That position gives "us no choice but to proceed with a subpoena," said Henry Waxman, the House oversight committee's democratic chairman.
The administration says that senior officials, including Rice, have answered questions about the now-discredited claim that Saddam Hussein, Iraq's former president, had been seeking uranium for a bomb.
The subpoena adds to a series of investigations which include the dismissals of eight federal prosecutors by Alberto Gonzales, the US attorney general.
"I am beginning to wonder whether the White House has any interest in the American people learning the truth about these matters"

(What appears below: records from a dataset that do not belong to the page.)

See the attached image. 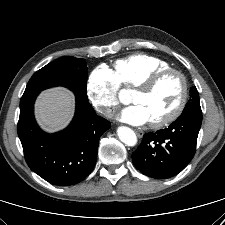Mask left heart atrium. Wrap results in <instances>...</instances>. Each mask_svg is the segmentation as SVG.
<instances>
[{
    "label": "left heart atrium",
    "mask_w": 225,
    "mask_h": 225,
    "mask_svg": "<svg viewBox=\"0 0 225 225\" xmlns=\"http://www.w3.org/2000/svg\"><path fill=\"white\" fill-rule=\"evenodd\" d=\"M123 122L132 125H143L149 122V116L146 110L139 104H132L125 107L118 115Z\"/></svg>",
    "instance_id": "39dd6f15"
}]
</instances>
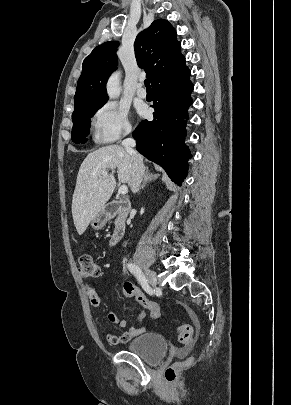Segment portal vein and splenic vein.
I'll return each mask as SVG.
<instances>
[{"mask_svg": "<svg viewBox=\"0 0 291 405\" xmlns=\"http://www.w3.org/2000/svg\"><path fill=\"white\" fill-rule=\"evenodd\" d=\"M107 175H108V172H107V171H104V172H102V174H101V176H107ZM118 193L121 194V195L127 194V193H128V188H127V186H126V185L120 186V188H119V190H118Z\"/></svg>", "mask_w": 291, "mask_h": 405, "instance_id": "18ae733b", "label": "portal vein and splenic vein"}]
</instances>
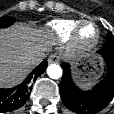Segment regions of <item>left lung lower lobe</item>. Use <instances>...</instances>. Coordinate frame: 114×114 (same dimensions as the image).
Masks as SVG:
<instances>
[{
  "instance_id": "obj_1",
  "label": "left lung lower lobe",
  "mask_w": 114,
  "mask_h": 114,
  "mask_svg": "<svg viewBox=\"0 0 114 114\" xmlns=\"http://www.w3.org/2000/svg\"><path fill=\"white\" fill-rule=\"evenodd\" d=\"M104 58L108 73L92 91H82L71 79L70 66L62 63L63 76L59 85L63 104L79 114H95L104 109L114 97V49L102 48L98 51Z\"/></svg>"
}]
</instances>
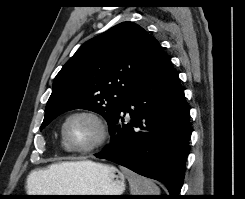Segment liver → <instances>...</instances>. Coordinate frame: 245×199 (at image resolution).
Returning <instances> with one entry per match:
<instances>
[{"instance_id": "obj_1", "label": "liver", "mask_w": 245, "mask_h": 199, "mask_svg": "<svg viewBox=\"0 0 245 199\" xmlns=\"http://www.w3.org/2000/svg\"><path fill=\"white\" fill-rule=\"evenodd\" d=\"M92 163L91 161L61 162L46 169L32 171L28 177L29 186H36L44 193H61L66 190V183L74 170Z\"/></svg>"}]
</instances>
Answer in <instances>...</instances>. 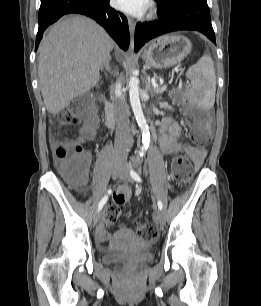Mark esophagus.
Here are the masks:
<instances>
[{
  "mask_svg": "<svg viewBox=\"0 0 261 306\" xmlns=\"http://www.w3.org/2000/svg\"><path fill=\"white\" fill-rule=\"evenodd\" d=\"M128 25H129V31H130L131 39L133 43V37H134V32H135V21L131 17L128 18Z\"/></svg>",
  "mask_w": 261,
  "mask_h": 306,
  "instance_id": "obj_1",
  "label": "esophagus"
}]
</instances>
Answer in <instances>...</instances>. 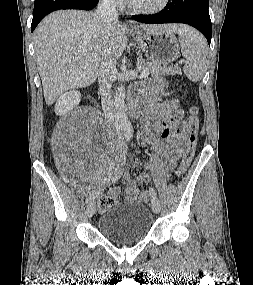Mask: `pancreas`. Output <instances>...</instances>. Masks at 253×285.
I'll use <instances>...</instances> for the list:
<instances>
[{
	"label": "pancreas",
	"instance_id": "obj_1",
	"mask_svg": "<svg viewBox=\"0 0 253 285\" xmlns=\"http://www.w3.org/2000/svg\"><path fill=\"white\" fill-rule=\"evenodd\" d=\"M142 71L149 70L151 75H181V69L176 66L161 65L158 63H152L144 61L142 64Z\"/></svg>",
	"mask_w": 253,
	"mask_h": 285
}]
</instances>
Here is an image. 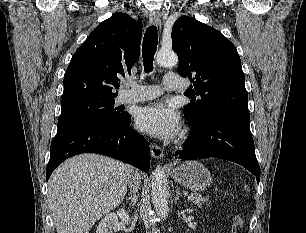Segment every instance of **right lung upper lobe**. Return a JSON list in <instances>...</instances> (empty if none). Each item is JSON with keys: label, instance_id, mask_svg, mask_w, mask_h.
<instances>
[{"label": "right lung upper lobe", "instance_id": "right-lung-upper-lobe-1", "mask_svg": "<svg viewBox=\"0 0 306 233\" xmlns=\"http://www.w3.org/2000/svg\"><path fill=\"white\" fill-rule=\"evenodd\" d=\"M142 21L125 13L104 20L75 52L63 81L62 103L84 98L115 99L120 76L140 55Z\"/></svg>", "mask_w": 306, "mask_h": 233}]
</instances>
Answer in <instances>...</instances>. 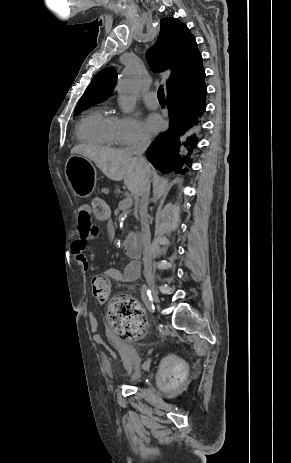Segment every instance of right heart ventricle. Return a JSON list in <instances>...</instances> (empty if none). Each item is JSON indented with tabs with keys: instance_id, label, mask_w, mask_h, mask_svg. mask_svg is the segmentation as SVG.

Patrick Leahy, senate judiciary committee chairman
The House judiciary committee voted 32-6 to grant immunity from prosecution to Monica Goodling, Gonzales' White House liaison, for testimony about why the administration fired the prosecutors.

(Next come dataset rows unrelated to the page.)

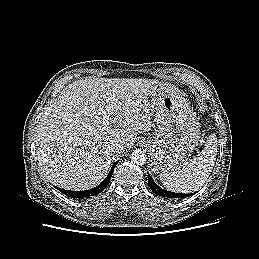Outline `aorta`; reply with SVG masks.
I'll return each instance as SVG.
<instances>
[{"label": "aorta", "mask_w": 259, "mask_h": 259, "mask_svg": "<svg viewBox=\"0 0 259 259\" xmlns=\"http://www.w3.org/2000/svg\"><path fill=\"white\" fill-rule=\"evenodd\" d=\"M130 158L132 160L133 163L137 164V165H144L147 161V156L146 154L141 151V150H134L131 155H130Z\"/></svg>", "instance_id": "aorta-1"}]
</instances>
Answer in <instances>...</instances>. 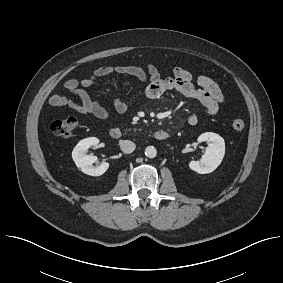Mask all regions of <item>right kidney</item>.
<instances>
[{
    "label": "right kidney",
    "mask_w": 283,
    "mask_h": 283,
    "mask_svg": "<svg viewBox=\"0 0 283 283\" xmlns=\"http://www.w3.org/2000/svg\"><path fill=\"white\" fill-rule=\"evenodd\" d=\"M99 139L89 137L81 140L72 151V158L76 166L85 174L90 176L103 175L109 168V163L103 162L99 166L94 167L92 164L97 161V157L87 155L86 152L91 146H97Z\"/></svg>",
    "instance_id": "1"
}]
</instances>
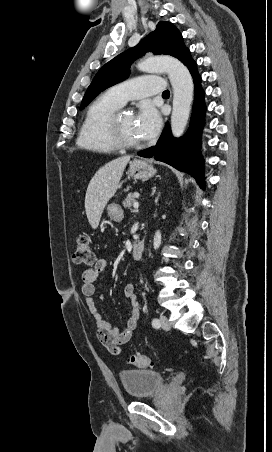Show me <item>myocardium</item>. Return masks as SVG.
<instances>
[{
	"instance_id": "obj_1",
	"label": "myocardium",
	"mask_w": 272,
	"mask_h": 452,
	"mask_svg": "<svg viewBox=\"0 0 272 452\" xmlns=\"http://www.w3.org/2000/svg\"><path fill=\"white\" fill-rule=\"evenodd\" d=\"M123 114L122 109L114 111L107 120L106 132L109 140L117 148H137L141 145L140 141H130L126 139L121 131L119 119Z\"/></svg>"
}]
</instances>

The panel also unanimously approved - but did not issue - a subpoena to compel her to testify.
She has said previously she would not testify because she fears incriminating herself, which the US constitution insures Americans against.
The committee scheduled a May 10 hearing for Gonzales.
Democrats say the round of investigations represent a revival of congress' role after six years during which Republican majorities exercised control.
The White House has responded by refusing to allow officials to testify under oath about the firings of the prosecutors, despite criticism of the dismissals by many Republicans.
"I am beginning to wonder whether the White House has any interest in the American people learning the truth about these matters," said Patrick Leahy, senate judiciary committee chairman and Democrat.
Arlen Specter, ranking Republican on the judiciary committee, co-signed a letter with Leahy on Wednesday urging Gonzales to freshen his memory over the sackings and provide answers within a week.